Some proteins of the CPA complex, including CstF64, CPSF73, and the CPA-associated termination factor Xrn2 have been shown to regulate pol II activity at the beginning and end of the transcription cycle [11, 12]. To determine whether depletion of CFIm also affects pol II pausing and transcription, we used a CRISPR/Cas9 approach to reduce the expression of two subunits of CFIm, CFIm25 and CFIm68 [8, 13], and performed pol II ChIP-seq in the CFIm68KD cell line in absence or presence of an inhibitor of cyclin-dependent kinase (CDK)9, whose activity regulates pol II pause release and entry into productive elongation [14].

Data description

Cell culture

HEK293 cells were cultured in Dulbecco’s Modified Eagle’s Medium (DMEM, Sigma) supplemented with 10% fetal bovine serum (FBS, Gibco) and 100 units/ml penicillin + 100 µg/ml streptomycin (Gibco). The CFIm68KD cell lines, and its respective control HEK293 Flp, were previously described [8]. The cell lines were treated prior to ChIP-seq with DMSO or 100 µM 5,6-dichlorobenzimidazone-1-β-d-ribofuranoside (DRB, Sigma) for 30 min (Table 1).

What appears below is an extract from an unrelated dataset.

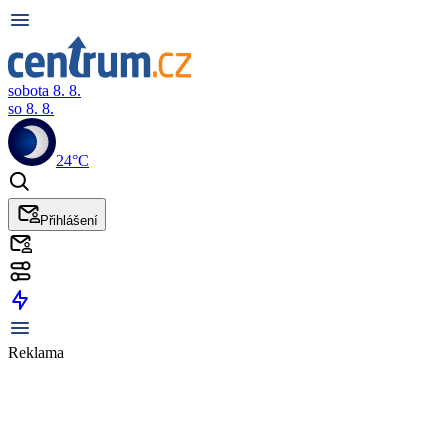
sobota 8. 8.
so 8. 8.
24°C
Přihlášení
Reklama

Table 1 Overview of data files

ChIP-qPCR and ChIP-seq

ChIP was performed as previously described [15]. Briefly, cells were crosslinked at room temperature with 1% formaldehyde and quenched with 125 mM glycine for 5 min. Nuclear extracts were sonicated twice on a Bioruptor (Diagenode) for 15 min at high amplitude, 30 s ON/30 s OFF. 80 μg of chromatin was incubated overnight at 4 °C with 2 μg of an antibody against IgG (sc-2027, Santa Cruz) or against pol II (sc-899X, Santa Cruz). After recovery of immune complexes with BSA-saturated protein G Dynabeads and extensive washes, crosslinks were reversed by incubation at 65 °C for 5 h. After ethanol precipitation and proteinase K treatment, DNA was purified using a MinElute PCR Purification Kit (Qiagen). A single replicate of ChIP samples were sequenced on an Illumina HiSeq 4000 with 75 bp paired-end reads (Wellcome Trust Centre for Human Genetics, University of Oxford). For ChIP-qPCR, the list of primers can be found in Additional file 1. Pol II ChIP-qPCR were done in biological triplicates and can be found in Additional file 2. Statistical test: unpaired t test, *p < 0.05, **p < 0.01, ***p < 0.001.

Bioinformatics analysis

Adapters were trimmed with Cutadapt v. 1.9.1 [16] with the following constant parameters: --minimum-length 10 –q 15, 10 --max-n 1. Obtained sequences were mapped to the human hg19 reference sequence with Bowtie2 v. 2.2.5 [17]. Unmapped reads were removed with SAMtools v. 1.3.1 [18]. Mapped reads were then de-duplicated using Picard to remove PCR duplicates. Bam files were sorted and indexed with SAMtools. Bigwig files were created with a FPKM (Fragments per kilobase per million mapped reads) normalization by employing deepTools2 v. 2.2.4 [19] bamCoverage tool with the following parameters: -bs 10 -normalizeToRPKM -e –p max. Metaprofiles were created with deepTools2 computeMatrix tool.

Limitations

The knockdown of CFIm68 was not complete and may therefore may not be sufficient to completely abrogate the role of CFIm68 in pol II pausing and transcription regulation. The ChIP-seq were performed only once and in only one cell line; HEK293. We also performed pol II ChIP-qPCR on a limited number of protein-coding genes.